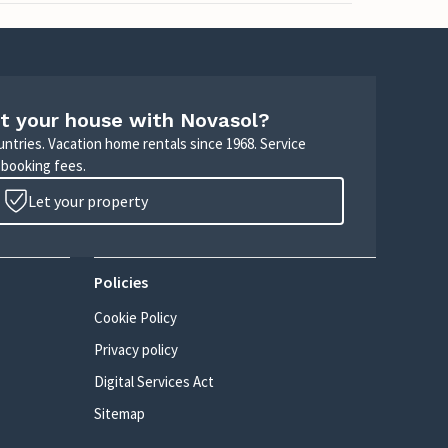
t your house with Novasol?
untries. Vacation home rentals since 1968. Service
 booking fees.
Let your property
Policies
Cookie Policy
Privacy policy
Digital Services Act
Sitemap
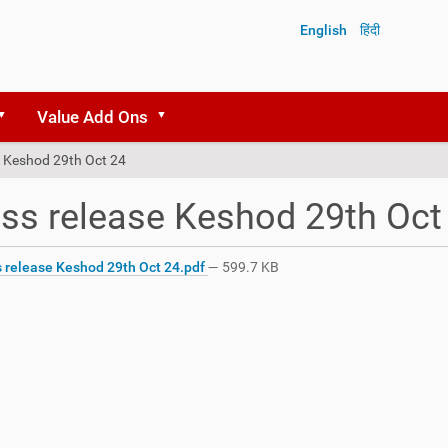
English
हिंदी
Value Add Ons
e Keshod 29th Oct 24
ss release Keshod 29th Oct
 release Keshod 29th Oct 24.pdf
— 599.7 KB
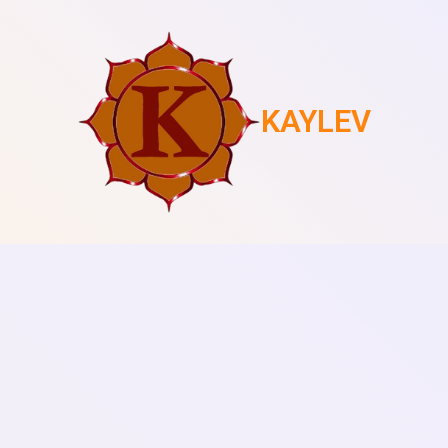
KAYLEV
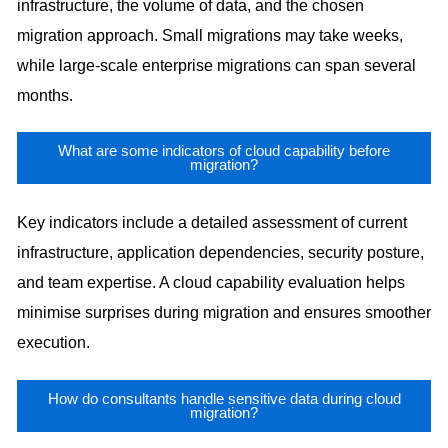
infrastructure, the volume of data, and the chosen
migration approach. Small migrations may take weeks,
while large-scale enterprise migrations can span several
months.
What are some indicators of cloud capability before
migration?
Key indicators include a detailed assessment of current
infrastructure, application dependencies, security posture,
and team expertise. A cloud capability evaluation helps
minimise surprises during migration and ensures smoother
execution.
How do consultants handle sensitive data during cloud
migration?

--

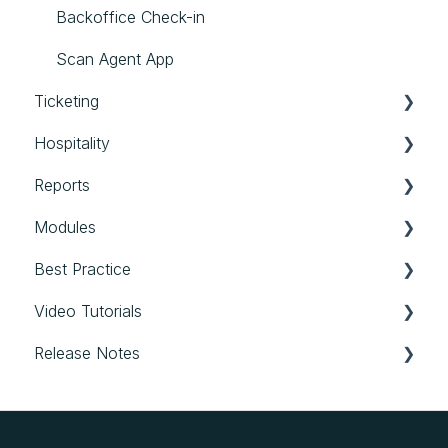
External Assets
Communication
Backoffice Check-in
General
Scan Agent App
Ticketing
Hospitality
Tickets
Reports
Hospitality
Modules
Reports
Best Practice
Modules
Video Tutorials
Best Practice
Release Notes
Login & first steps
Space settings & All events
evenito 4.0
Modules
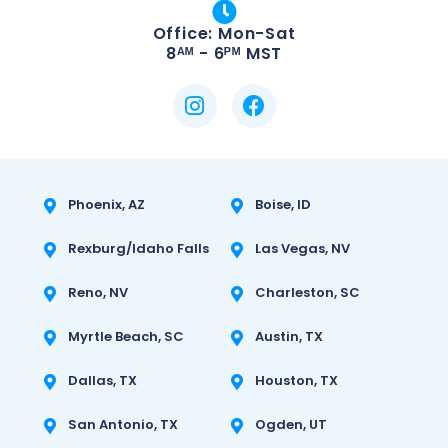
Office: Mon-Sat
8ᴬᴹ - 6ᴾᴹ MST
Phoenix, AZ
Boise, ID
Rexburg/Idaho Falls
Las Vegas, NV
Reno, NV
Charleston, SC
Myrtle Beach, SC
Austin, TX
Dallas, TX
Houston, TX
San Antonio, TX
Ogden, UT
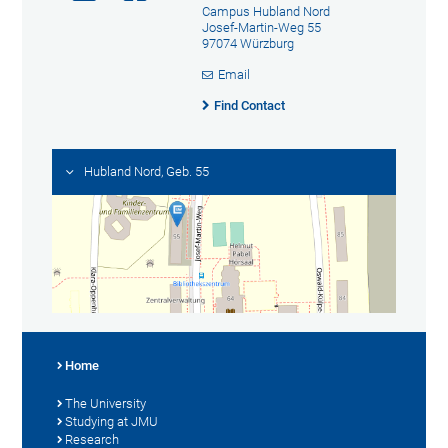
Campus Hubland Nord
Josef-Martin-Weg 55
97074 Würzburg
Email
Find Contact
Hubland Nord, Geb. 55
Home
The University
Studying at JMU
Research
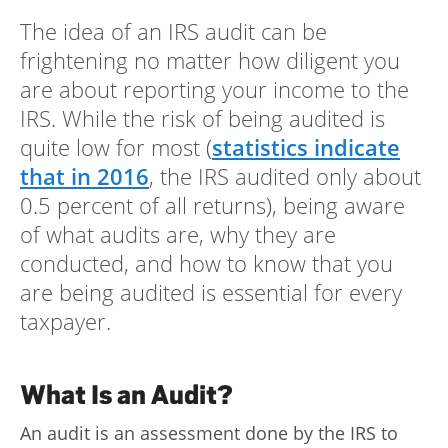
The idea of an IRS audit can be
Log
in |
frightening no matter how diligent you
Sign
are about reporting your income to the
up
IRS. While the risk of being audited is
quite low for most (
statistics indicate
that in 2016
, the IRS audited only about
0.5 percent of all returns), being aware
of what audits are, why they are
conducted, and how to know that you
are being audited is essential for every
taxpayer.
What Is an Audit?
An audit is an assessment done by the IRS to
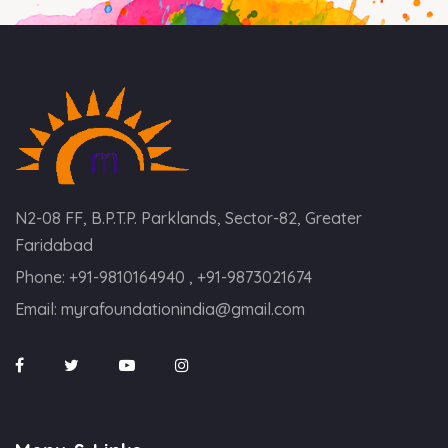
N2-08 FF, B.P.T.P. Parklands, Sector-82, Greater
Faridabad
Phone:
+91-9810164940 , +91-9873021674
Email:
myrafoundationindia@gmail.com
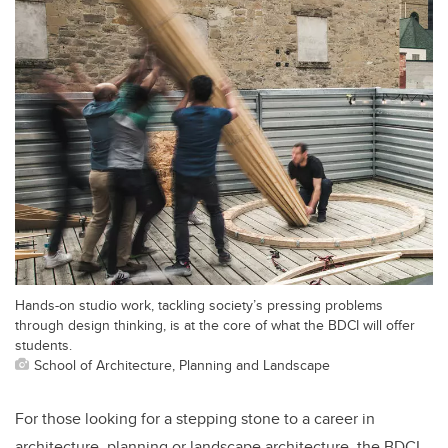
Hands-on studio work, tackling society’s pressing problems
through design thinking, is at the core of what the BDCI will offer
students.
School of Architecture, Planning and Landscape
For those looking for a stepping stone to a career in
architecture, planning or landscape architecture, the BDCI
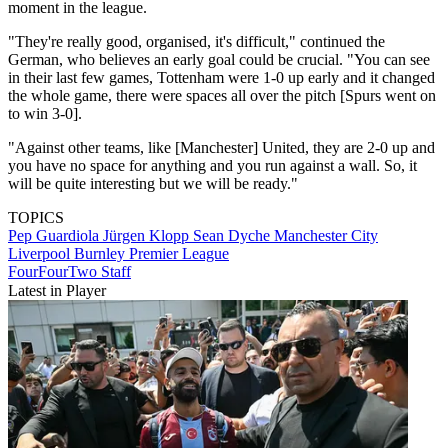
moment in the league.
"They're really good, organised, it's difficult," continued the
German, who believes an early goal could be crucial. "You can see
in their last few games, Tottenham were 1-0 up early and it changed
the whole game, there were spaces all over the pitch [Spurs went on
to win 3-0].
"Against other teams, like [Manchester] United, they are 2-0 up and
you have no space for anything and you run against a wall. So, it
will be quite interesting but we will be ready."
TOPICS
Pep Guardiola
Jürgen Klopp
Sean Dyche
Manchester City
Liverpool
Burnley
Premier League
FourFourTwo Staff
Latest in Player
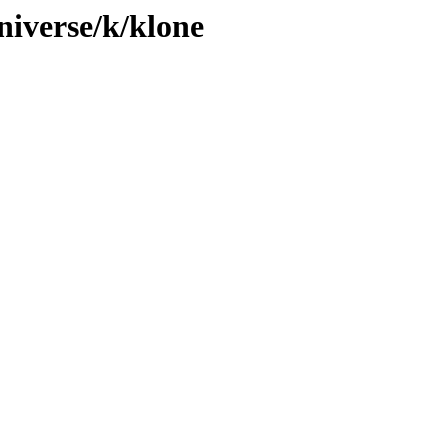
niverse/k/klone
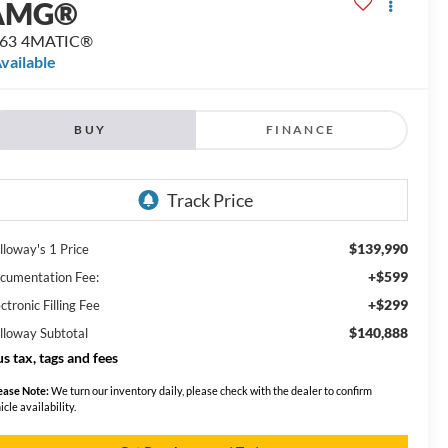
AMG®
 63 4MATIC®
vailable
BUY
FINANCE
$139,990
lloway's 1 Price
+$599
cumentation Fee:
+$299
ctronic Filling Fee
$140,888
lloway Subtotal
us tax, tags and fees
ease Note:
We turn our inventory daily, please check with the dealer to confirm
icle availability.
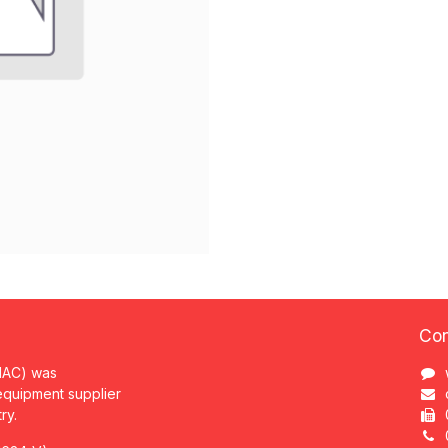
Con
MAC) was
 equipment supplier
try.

* EXERCISE INSTRUCTIONS: Look back at the data above, then output exactly the lines from the line holding "Video Tutorials" up to and including the line holding "IRS. While the risk of being audited is". Leave out the pictures.

* RESPONSE TO THIS TASK:
Video Tutorials
Best Practice
Release Notes
Login & first steps
Space settings & All events
evenito 4.0
Modules
Office: Mon-Sat
8ᴬᴹ - 6ᴾᴹ MST
Phoenix, AZ
Boise, ID
Rexburg/Idaho Falls
Las Vegas, NV
Reno, NV
Charleston, SC
Myrtle Beach, SC
Austin, TX
Dallas, TX
Houston, TX
San Antonio, TX
Ogden, UT
Campus Hubland Nord
Josef-Martin-Weg 55
97074 Würzburg
Email
Find Contact
Hubland Nord, Geb. 55
Home
The University
Studying at JMU
Research
The idea of an IRS audit can be
Log
in |
frightening no matter how diligent you
Sign
are about reporting your income to the
up
IRS. While the risk of being audited is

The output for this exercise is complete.